## [ABOUT THIS TASK]
Keep each entry exactly as written when you repeat it, and skip the images.

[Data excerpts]
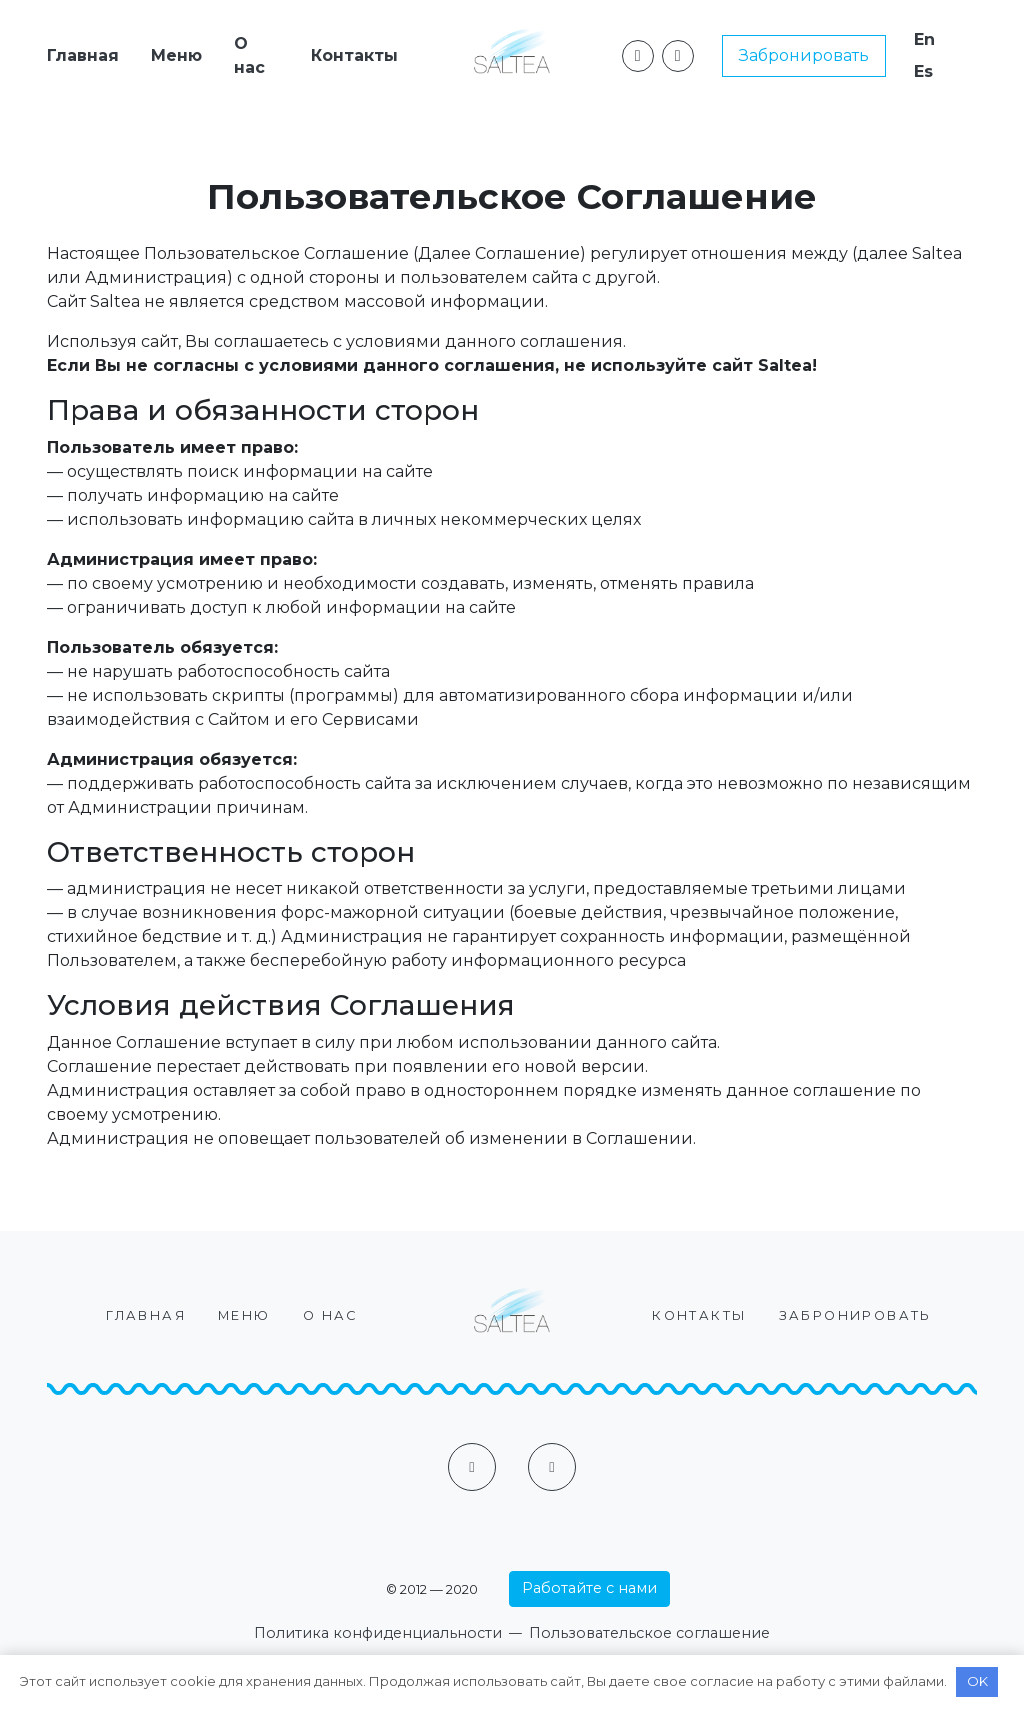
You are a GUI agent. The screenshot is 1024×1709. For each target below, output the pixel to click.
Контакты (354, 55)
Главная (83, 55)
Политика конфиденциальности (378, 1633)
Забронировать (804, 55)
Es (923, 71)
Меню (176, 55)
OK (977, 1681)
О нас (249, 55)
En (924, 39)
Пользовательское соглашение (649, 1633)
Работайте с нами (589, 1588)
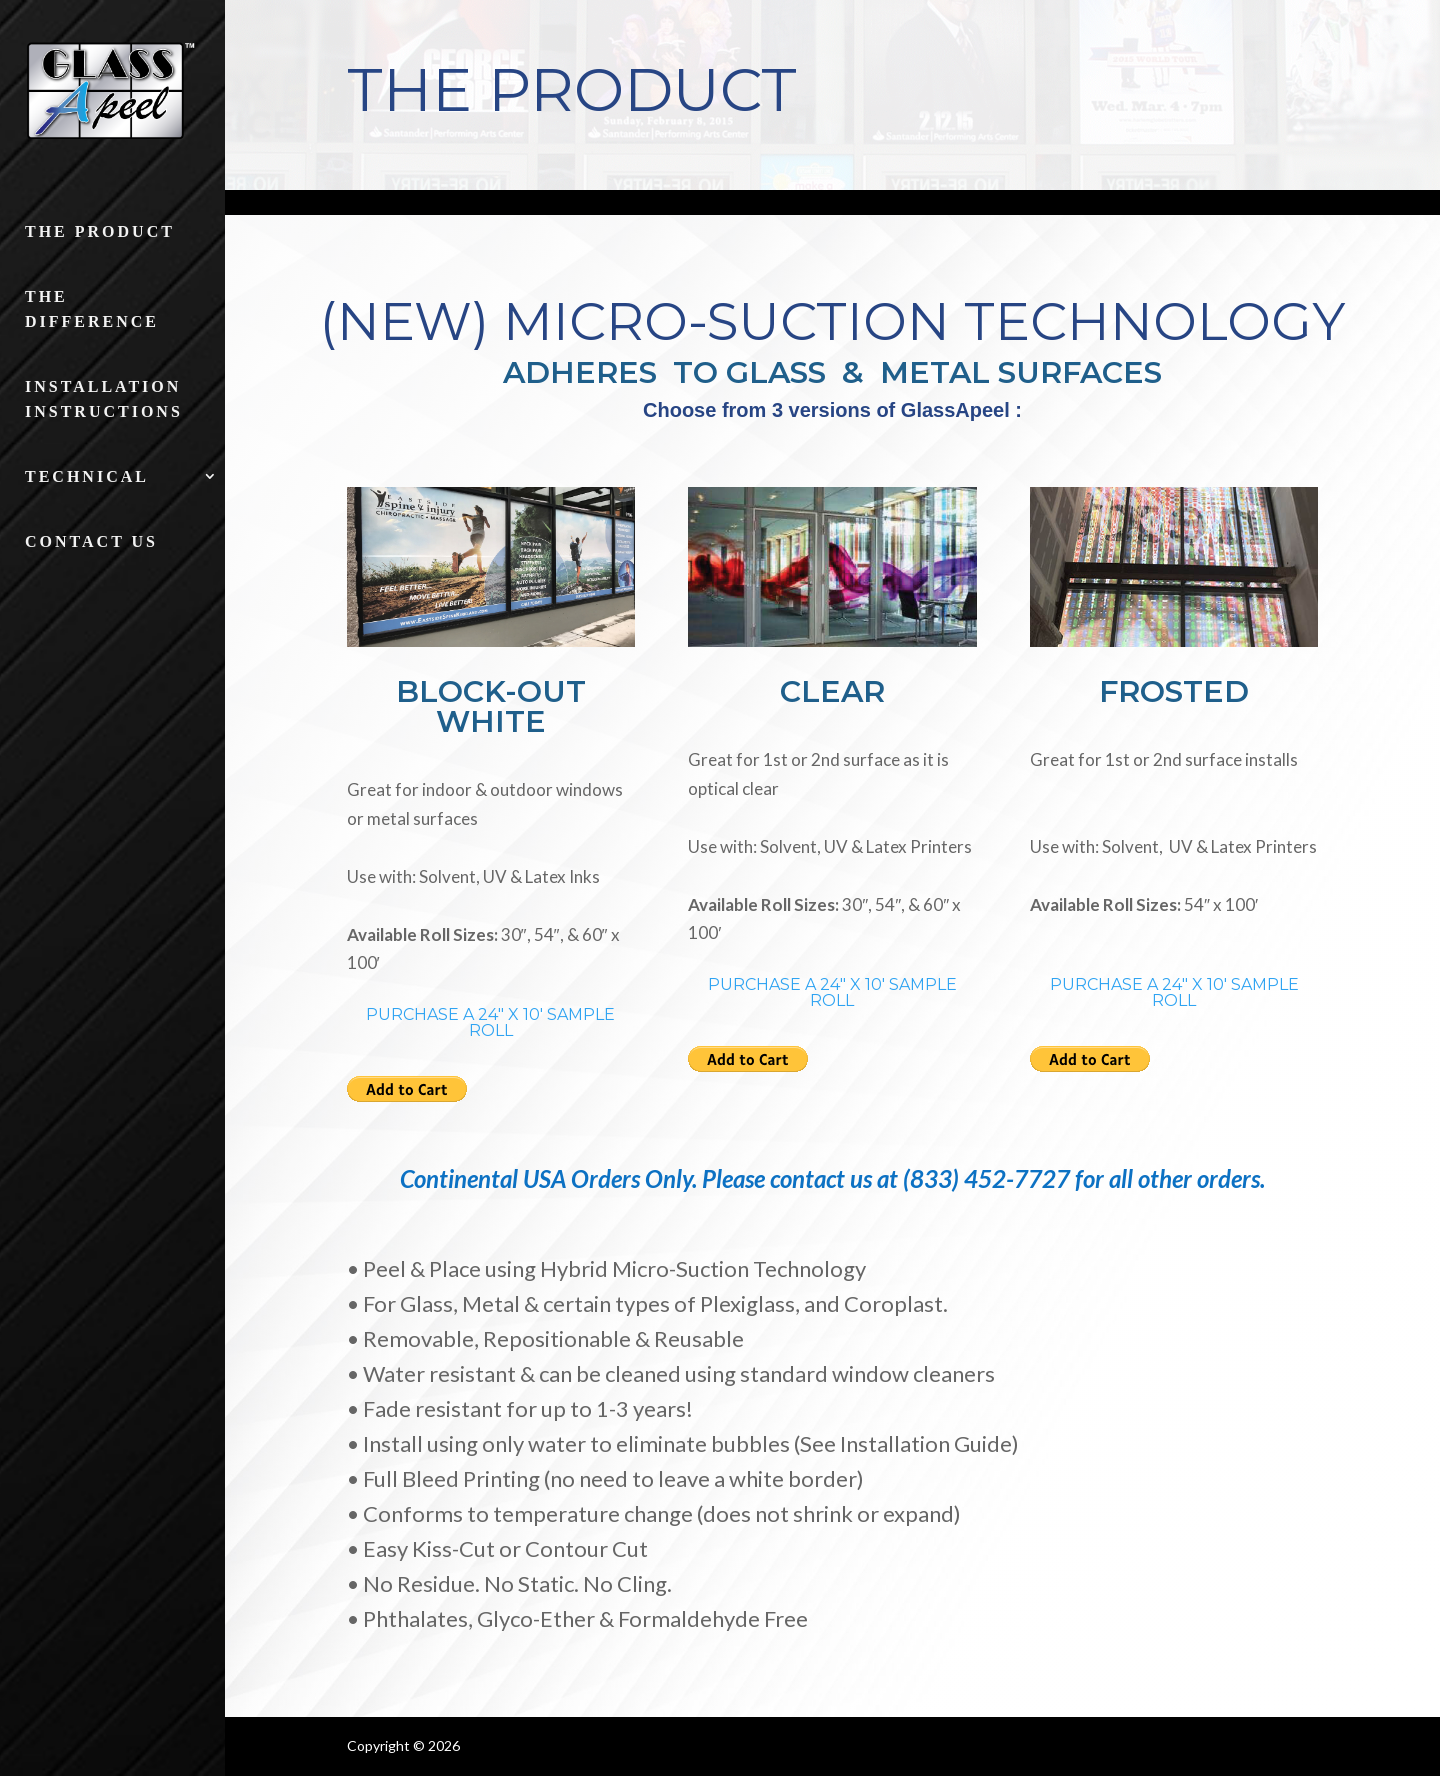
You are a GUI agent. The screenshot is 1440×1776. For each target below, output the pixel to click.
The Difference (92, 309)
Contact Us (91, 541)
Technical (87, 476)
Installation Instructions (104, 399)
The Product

## [RESPONSE FOR THIS EXERCISE]
You are a GUI agent. The screenshot is 1024×1709. For each target below, output the pixel to click.
Контакты (354, 55)
Главная (83, 55)
Политика конфиденциальности (378, 1633)
Забронировать (804, 55)
Es (923, 71)
Меню (176, 55)
OK (977, 1681)
О нас (249, 55)
En (924, 39)
Пользовательское соглашение (649, 1633)
Работайте с нами (589, 1588)
You are a GUI agent. The screenshot is 1440×1776. For each target below, output the pixel to click.
The Difference (92, 309)
Contact Us (91, 541)
Technical (87, 476)
Installation Instructions (104, 399)
The Product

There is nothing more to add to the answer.